## Records shown
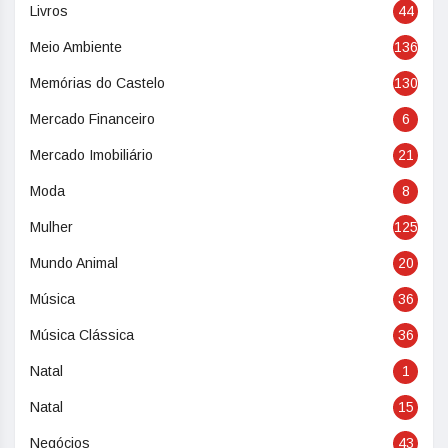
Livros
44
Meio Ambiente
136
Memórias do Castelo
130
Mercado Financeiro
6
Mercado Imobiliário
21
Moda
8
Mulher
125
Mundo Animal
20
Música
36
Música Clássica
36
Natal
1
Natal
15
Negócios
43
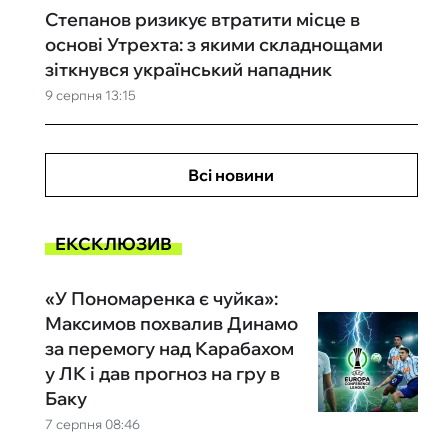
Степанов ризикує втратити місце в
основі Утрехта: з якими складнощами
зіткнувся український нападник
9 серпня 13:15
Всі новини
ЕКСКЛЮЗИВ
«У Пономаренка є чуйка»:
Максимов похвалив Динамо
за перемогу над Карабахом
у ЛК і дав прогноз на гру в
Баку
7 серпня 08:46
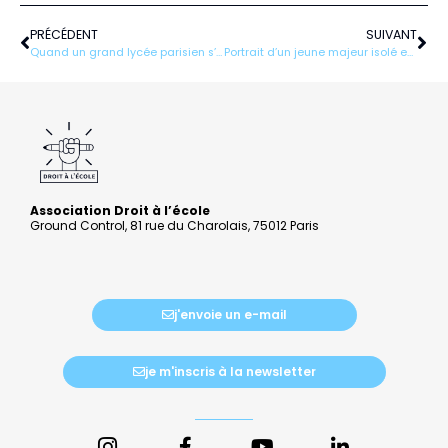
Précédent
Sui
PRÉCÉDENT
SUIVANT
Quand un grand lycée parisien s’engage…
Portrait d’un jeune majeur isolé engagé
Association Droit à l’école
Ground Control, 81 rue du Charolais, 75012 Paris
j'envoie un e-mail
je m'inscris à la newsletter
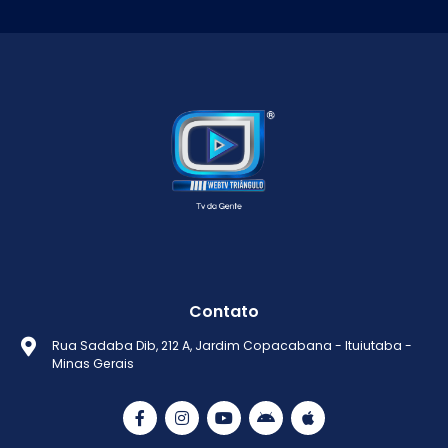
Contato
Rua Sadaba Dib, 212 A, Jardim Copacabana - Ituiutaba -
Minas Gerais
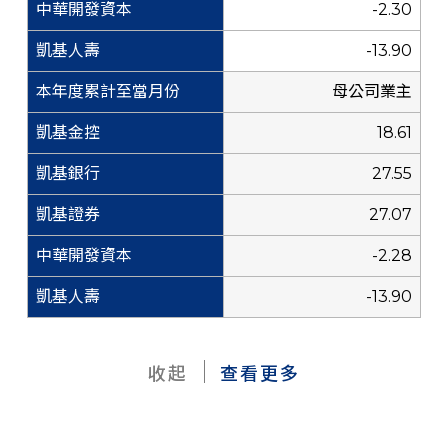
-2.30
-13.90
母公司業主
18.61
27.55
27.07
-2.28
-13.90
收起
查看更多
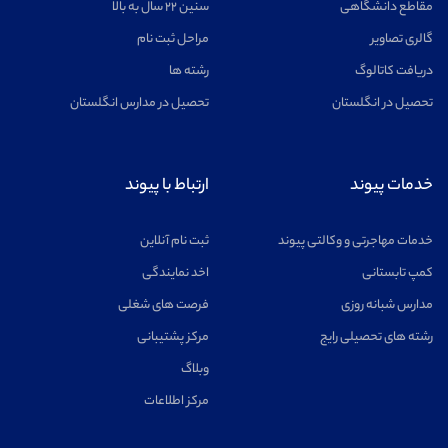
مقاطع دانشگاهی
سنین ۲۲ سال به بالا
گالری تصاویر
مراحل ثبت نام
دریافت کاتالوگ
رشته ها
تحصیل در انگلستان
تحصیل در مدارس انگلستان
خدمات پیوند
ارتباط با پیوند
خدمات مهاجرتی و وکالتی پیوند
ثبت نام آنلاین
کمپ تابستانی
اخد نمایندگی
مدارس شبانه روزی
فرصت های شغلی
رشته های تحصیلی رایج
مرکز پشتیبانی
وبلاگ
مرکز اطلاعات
---
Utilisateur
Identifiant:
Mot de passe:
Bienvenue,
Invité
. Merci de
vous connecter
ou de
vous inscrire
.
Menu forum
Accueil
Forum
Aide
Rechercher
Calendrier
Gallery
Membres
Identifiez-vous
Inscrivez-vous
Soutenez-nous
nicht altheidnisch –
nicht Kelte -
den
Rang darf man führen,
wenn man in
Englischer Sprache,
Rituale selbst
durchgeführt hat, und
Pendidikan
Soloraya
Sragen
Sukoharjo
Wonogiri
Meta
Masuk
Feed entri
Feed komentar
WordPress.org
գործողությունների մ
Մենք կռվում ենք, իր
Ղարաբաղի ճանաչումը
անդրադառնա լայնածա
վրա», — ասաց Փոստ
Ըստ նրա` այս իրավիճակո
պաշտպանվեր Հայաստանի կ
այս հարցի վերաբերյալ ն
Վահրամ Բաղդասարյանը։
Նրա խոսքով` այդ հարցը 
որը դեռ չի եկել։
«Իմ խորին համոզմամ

## Task to complete
Lines that hold the word "انگلستان" are the ones to copy from the entries above.

## Expected answer
تحصیل در انگلستان
تحصیل در مدارس انگلستان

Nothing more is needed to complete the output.